Gig Economy Tax Helper

Instacart Shopper Taxes in Massachusetts - 2025 Guide

Updated for 2025 (Filing 2024 Taxes)

Is Instacart Shopper income taxable in Massachusetts?

Yes, absolutely. Income earned as an Instacart shopper is taxable at both the federal and Massachusetts state levels. Because Instacart treats you as an independent contractor, not an employee, you are responsible for reporting your earnings and paying all applicable taxes.

Federal Requirements: You'll report your Instacart income on Schedule C (Profit or Loss From Business) as part of your Form 1040. This form allows you to deduct business expenses (more on that below) to arrive at your taxable profit. You'll need to track your total earnings from Instacart (as reported on Form 1099-K if you meet the reporting thresholds, or through your Instacart earnings summary if not) and all related expenses.

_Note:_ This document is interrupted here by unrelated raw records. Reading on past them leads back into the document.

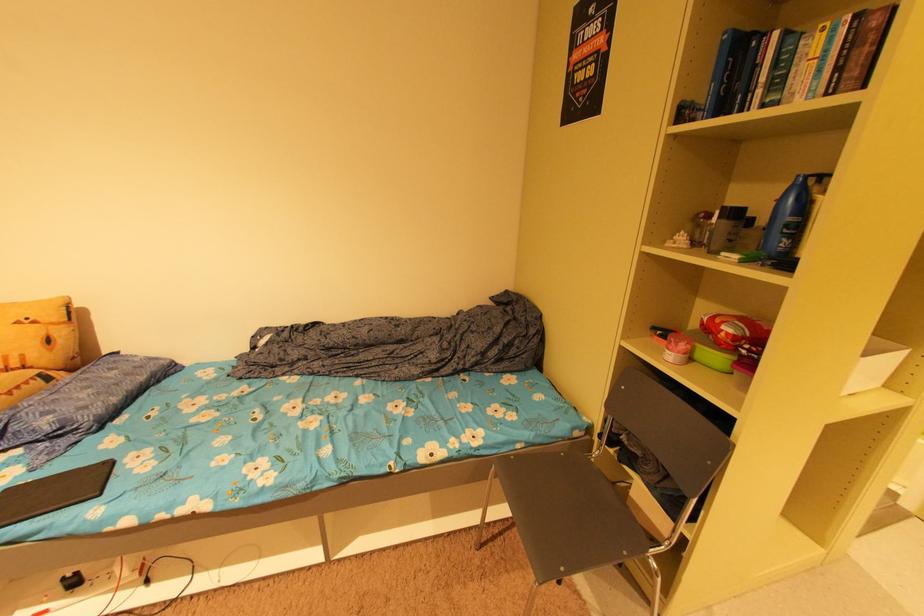 The location [54,492] corresponds to which object?

It corresponds to the black book in the image. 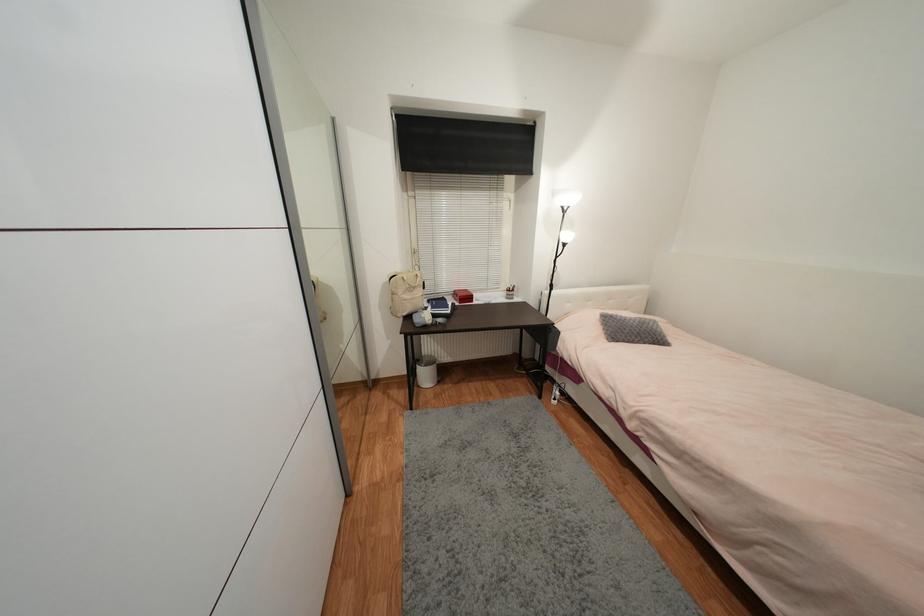 Where would you lift the silver trash can? Please return your answer as a coordinate pair (x, y).

(426, 371) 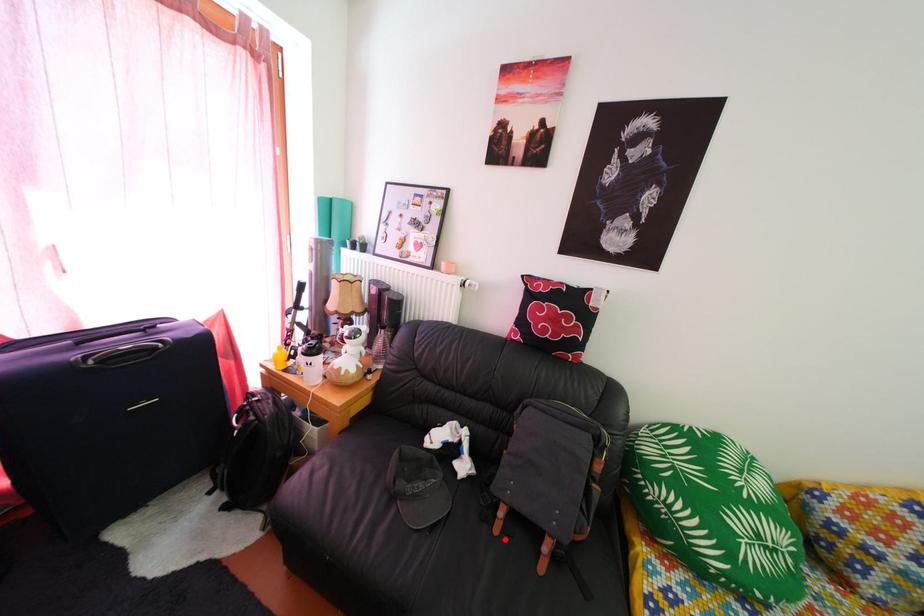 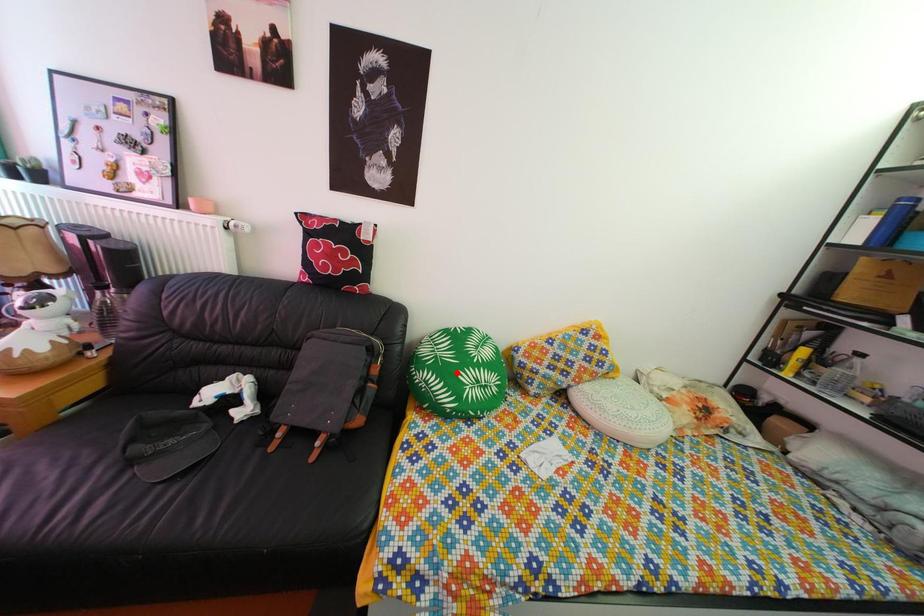 I am providing you with two images of the same scene from different viewpoints. A red point is marked on the first image and another point is marked on the second image. Does the point marked in image1 correspond to the same location as the one in image2?

No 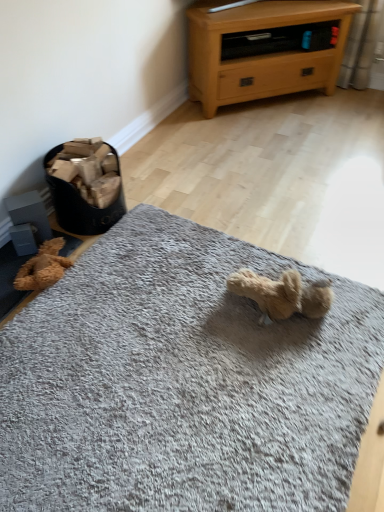 Question: Is gray soft rug at center taller or shorter than light oak wood chest of drawers at upper right?

Choices:
 (A) short
 (B) tall

Answer: (A)

Question: Does point (271, 502) appear closer or farther from the camera than point (241, 15)?

Choices:
 (A) closer
 (B) farther

Answer: (A)

Question: Estimate the real-world distances between objects in this image. Which object is closer to the gray soft rug at center?

Choices:
 (A) brown plush teddy bear at lower left
 (B) light oak wood chest of drawers at upper right

Answer: (A)

Question: Which object is positioned closest to the brown plush teddy bear at lower left?

Choices:
 (A) light oak wood chest of drawers at upper right
 (B) gray soft rug at center

Answer: (B)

Massachusetts Requirements: Massachusetts has a flat income tax rate of 5.0% for the 2024 tax year (filing in 2025). This means all of your taxable income, after deductions, will be taxed at this single rate. You will report your federal adjusted gross income (AGI) and any Massachusetts-specific adjustments on Form MA 1040. Massachusetts also requires you to report your self-employment income and pay self-employment tax (discussed below).

Top Tax Write-offs for Instacart Shoppers

As an Instacart shopper, you can significantly reduce your tax liability by claiming eligible business deductions. Here are some key write-offs:

The 15.3% Self-Employment Tax Surprise

Because you're an independent contractor, you're responsible for paying both the employer and employee portions of Social Security and Medicare taxes. This is called Self-Employment Tax. The combined rate is 15.3% (12.4% for Social Security up to the annual wage base, and 2.9% for Medicare). You'll calculate this on Schedule SE (Self-Employment Tax).

Good news: you get to deduct one-half of your self-employment tax from your adjusted gross income (AGI) on Form 1040, which can lower your overall tax bill. However, this tax is in addition to your regular income tax, so it's important to plan for it.

You only pay self-employment tax on profits over $400.

Closing Tip for Massachusetts Residents

Tax laws can be complex, and this information is for general guidance only. I strongly recommend keeping meticulous records of all your income and expenses throughout the year. Consider using accounting software or working with a qualified tax professional, especially in Massachusetts where state tax rules can be nuanced. Proactive tax planning can save you money and avoid potential issues with the IRS or the Massachusetts Department of Revenue. Don't hesitate to seek professional advice tailored to your specific situation!